National Affairs Emphasis on OIRA’s Management of the Regulatory State

National Affairs is a nationally recognized journal specializing in public policy issues. National Affairs, in conjunction with the Hoover Institution, held  a seminar on its seminal publication titled Policy Reforms for an Accountable Administrative State which was authored by leading experts in the field, Adam White, Oren Cass and Kevin Kosar.

The publication is a must read document for members of the  incoming Administration. CRE applauds the authors for their focusing on OIRA, the cockpit of the regulatory state. A number of informed studies have identified needed procedural and substantive improvements in the regulatory state but few recognize that no such improvements will occur unless there is a manager in place capable of implementing them.

The National Affairs publication address the management issue head on when it concludes:

The President must manage the administrative state much more energetically and effectively. He must take actual responsibility for his agencies’ regulations. To that end, the President and Congress must strengthen the White House’s Office of Information and Regulatory Affairs (OIRA) to reflect its actual role as the headquarters of the administrative state.

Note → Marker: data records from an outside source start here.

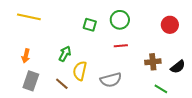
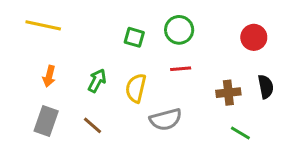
orange arrow: (26, 56) -> (49, 76), moved
black semicircle: (178, 67) -> (266, 87), moved, turned -63
yellow semicircle: (80, 71) -> (136, 88), moved

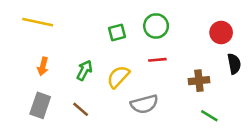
green square: (134, 37) -> (117, 32), turned -30
black semicircle: (266, 87) -> (234, 64), moved
yellow semicircle: (136, 88) -> (118, 77), turned 30

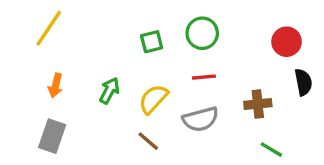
yellow line: (38, 22) -> (49, 28), turned -68
gray semicircle: (144, 104) -> (201, 119), moved
brown line: (81, 109) -> (148, 141), moved

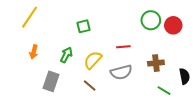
green circle: (202, 33) -> (151, 20), moved
green square: (152, 42) -> (84, 26), moved
black semicircle: (303, 82) -> (184, 76), moved
gray rectangle: (52, 136) -> (51, 81), moved

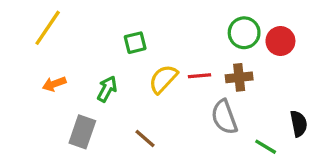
orange arrow: (34, 52) -> (54, 84), turned 56
yellow semicircle: (93, 60) -> (163, 79), moved
brown cross: (156, 63) -> (239, 77), moved
gray semicircle: (121, 72) -> (224, 117), moved, turned 85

The White House should manage the agencies’ planning process more effectively, by holding each agency to a “regulatory budget” and by carrying out its own regulatory oversight role much more systematically and transparently. Finally, the White House must improve the information and methodologies upon which the administrative state relies, by setting consistent standards across all agencies, and by actively supporting better and more diverse economic research.

The fact that the aforementioned recommendation is one of only three summary recommendations  demonstrates the insight and priority that the authors accord to the proper management of the regulatory state. In addition, unlike many scholars of the administrative state, the author’s recognize that the one mechanism that compels the establishment of priorities is the execution of a budget.

CRE has expressed similar concerns concerning the need for OIRA to increase its product line from reviewing individual  regulations to an array of pro-active programs aimed at managing the administrative state.